* Exercise *
A word-for-word copy of the data, with no images, is the required answer.

:::::

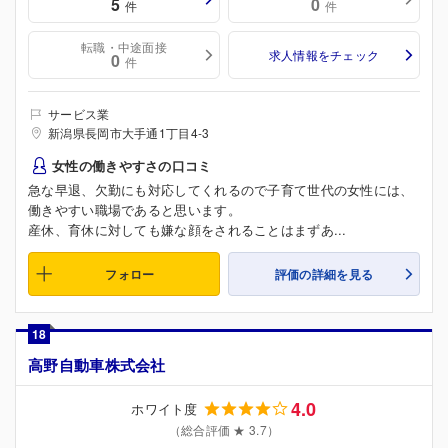
5
0
件
件
転職・中途面接
求人情報をチェック
0
件
サービス業
新潟県長岡市大手通1丁目4-3
女性の働きやすさの口コミ
急な早退、欠勤にも対応してくれるので子育て世代の女性には、
働きやすい職場であると思います。
産休、育休に対しても嫌な顔をされることはまずあ...
フォロー
評価の詳細を見る
18
高野自動車株式会社
4.0
ホワイト度
（総合評価 ★ 3.7）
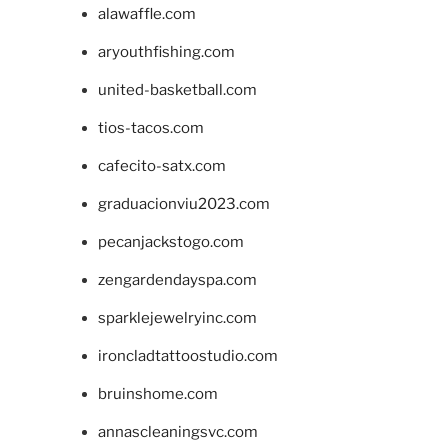
alawaffle.com
aryouthfishing.com
united-basketball.com
tios-tacos.com
cafecito-satx.com
graduacionviu2023.com
pecanjackstogo.com
zengardendayspa.com
sparklejewelryinc.com
ironcladtattoostudio.com
bruinshome.com
annascleaningsvc.com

:::::

* Problem solution *
5
0
件
件
転職・中途面接
求人情報をチェック
0
件
サービス業
新潟県長岡市大手通1丁目4-3
女性の働きやすさの口コミ
急な早退、欠勤にも対応してくれるので子育て世代の女性には、
働きやすい職場であると思います。
産休、育休に対しても嫌な顔をされることはまずあ...
フォロー
評価の詳細を見る
18
高野自動車株式会社
4.0
ホワイト度
（総合評価 ★ 3.7）
alawaffle.com
aryouthfishing.com
united-basketball.com
tios-tacos.com
cafecito-satx.com
graduacionviu2023.com
pecanjackstogo.com
zengardendayspa.com
sparklejewelryinc.com
ironcladtattoostudio.com
bruinshome.com
annascleaningsvc.com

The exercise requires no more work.